# Record set
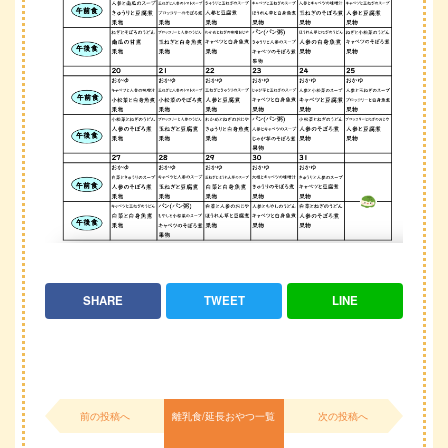
SHARE
TWEET
LINE
前の投稿へ
離乳食/延長おやつ一覧
次の投稿へ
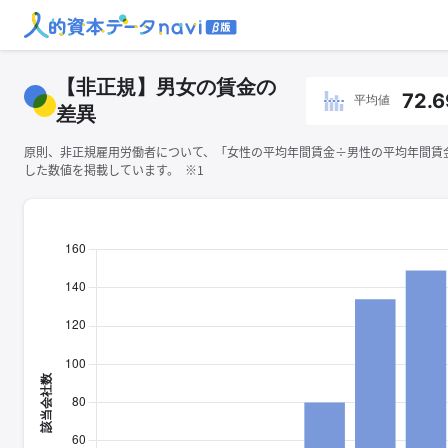
【非正規】男女の賃金の
72.6
平均値
差異
原則、非正規雇用労働者について、「女性の平均年間賃金÷男性の平均年間賃金×
した数値を掲載しています。 ※1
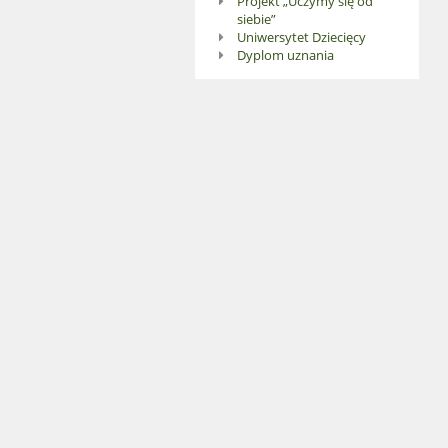
Projekt „Uczymy się od
siebie”
Uniwersytet Dziecięcy
Dyplom uznania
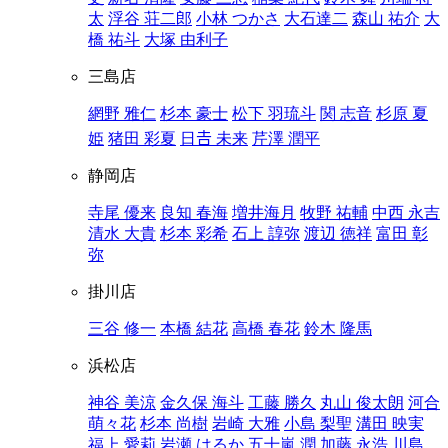
太
浮谷 荘二郎
小林 つかさ
大石達二
森山 祐介
大
橋 祐斗
大塚 由利子
三島店
網野 雅仁
杉本 豪士
松下 羽琉斗
関 志音
杉原 夏
姫
猪田 彩夏
日𠮷 未来
芹澤 潤平
静岡店
寺尾 優来
良知 春海
増井海月
牧野 祐輔
中西 永吉
清水 大貴
杉本 彩希
石上 諄弥
渡辺 徳祥
富田 彰
弥
掛川店
三谷 修一
本橋 結花
高橋 春花
鈴木 隆馬
浜松店
神谷 美涼
金久保 海斗
工藤 勝久
丸山 俊太朗
河合
萌々花
杉本 尚樹
岩崎 大雅
小島 梨聖
溝田 映実
福上 愛莉
岩瀬 はるか
五十嵐 潤
加藤 永浩
川島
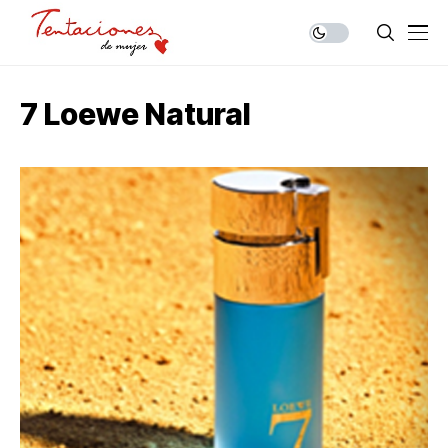
7 Loewe Natural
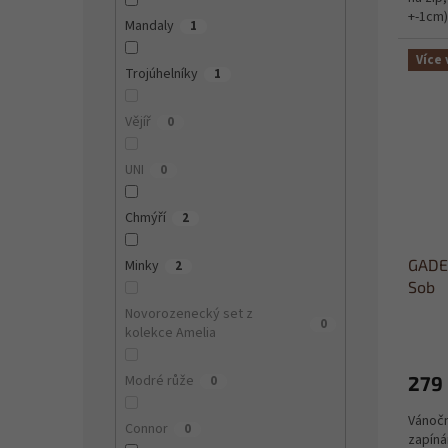
+-1cm)
Mandaly
1
Více 
Trojúhelníky
1
Vějíř
0
UNI
0
Chmýří
2
GADEO
Minky
2
Sob
Novorozenecký set z
0
Průmě
kolekce Amelia
hodno
produ
279
Modré růže
0
je
5,0
Vánočn
z
Connor
0
zapíná
5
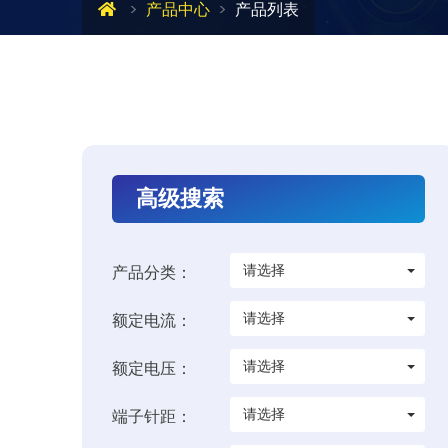
产品中心
产品列表
高级搜索
请选择
产品分类：
请选择
额定电流：
请选择
额定电压：
请选择
端子针距：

# About this task
Everything in the listing, except its images, should be set down exactly.

# Response
SHARE
TWEET
LINE
前の投稿へ
離乳食/延長おやつ一覧
次の投稿へ
【非正規】男女の賃金の
72.6
平均値
差異
原則、非正規雇用労働者について、「女性の平均年間賃金÷男性の平均年間賃金×
した数値を掲載しています。 ※1
Projekt „Uczymy się od
siebie”
Uniwersytet Dziecięcy
Dyplom uznania
太
浮谷 荘二郎
小林 つかさ
大石達二
森山 祐介
大
橋 祐斗
大塚 由利子
三島店
網野 雅仁
杉本 豪士
松下 羽琉斗
関 志音
杉原 夏
姫
猪田 彩夏
日𠮷 未来
芹澤 潤平
静岡店
寺尾 優来
良知 春海
増井海月
牧野 祐輔
中西 永吉
清水 大貴
杉本 彩希
石上 諄弥
渡辺 徳祥
富田 彰
弥
掛川店
三谷 修一
本橋 結花
高橋 春花
鈴木 隆馬
浜松店
神谷 美涼
金久保 海斗
工藤 勝久
丸山 俊太朗
河合
萌々花
杉本 尚樹
岩崎 大雅
小島 梨聖
溝田 映実
福上 愛莉
岩瀬 はるか
五十嵐 潤
加藤 永浩
川島
7 Loewe Natural
+-1cm)
Mandaly
1
Více 
Trojúhelníky
1
Vějíř
0
UNI
0
Chmýří
2
GADEO
Minky
2
Sob
Novorozenecký set z
0
Průmě
kolekce Amelia
hodno
produ
279
Modré růže
0
je
5,0
Vánočn
z
Connor
0
zapíná
5
产品中心
产品列表
高级搜索
请选择
产品分类：
请选择
额定电流：
请选择
额定电压：
请选择
端子针距：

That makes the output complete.